Earnings Report

Borouge

Q1 26 BULLISH MEDIUM Impact

1. Company Overview & Earnings Context

Borouge Plc reported its Q1 2026 results, delivering a resilient operational performance despite regional disruptions, although profitability declined year-on-year.

2. Financial Performance Snapshot

  • Revenue: ~AED 4.32B (vs ~AED 5.21B YoY)

  • Gross profit: ~AED 1.50B (vs ~AED 2.11B YoY)

  • Operating profit: ~AED 0.90B (vs ~AED 1.58B YoY)

  • Net profit: ~AED 0.57B (vs ~AED 1.03B YoY)

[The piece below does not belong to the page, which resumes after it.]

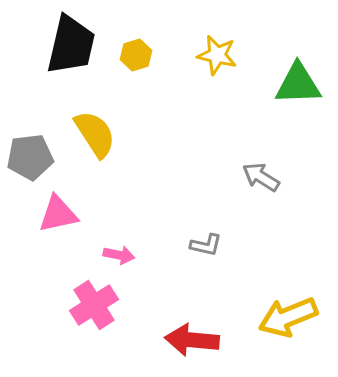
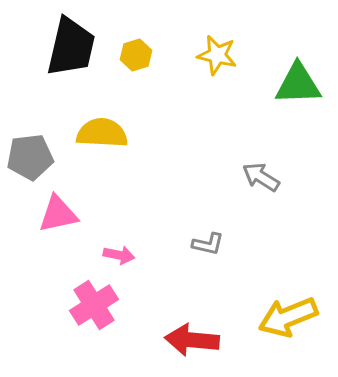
black trapezoid: moved 2 px down
yellow semicircle: moved 7 px right, 1 px up; rotated 54 degrees counterclockwise
gray L-shape: moved 2 px right, 1 px up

  • EBITDA (adjusted): ~AED 1.26B

  • EPS: ~AED 0.04

3. Operational Highlights & Key Metrics

  • Production volume: 1.21M tonnes (98% capacity utilization)

  • Sales volume: 1.09M tonnes

  • Total assets: ~AED 31.6B

  • Cash & equivalents: ~AED 2.52B

  • Dividend (FY25 final): ~AED 2.42B to be paid

4. Key Performance Drivers

Borouge’s performance was supported by strong operational execution, maintaining production at 98% capacity, as highlighted in the market announcement.

However, earnings declined due to:

  • Lower product pricing and margins earlier in the quarter

  • Higher logistics and freight costs, particularly during March disruptions

  • Geopolitical challenges impacting supply routes, including Strait of Hormuz constraints

The company mitigated impact by rerouting 61% of March production through alternative logistics channels, ensuring continuity of supply.

5. Outlook & Forward Guidance

Management points to a recovering pricing environment, with polyolefin prices rising sharply in March and remaining strong into April, supporting near-term recovery.

The formation of Borouge International is expected to enhance scale, diversification, and long-term earnings resilience, supporting future growth and shareholder value creation.

6. 🧾 Investor Takeaway

Borouge showed strong operational resilience, but profitability was pressured by external factors, with recovery dependent on improving pricing and normalization of logistics conditions.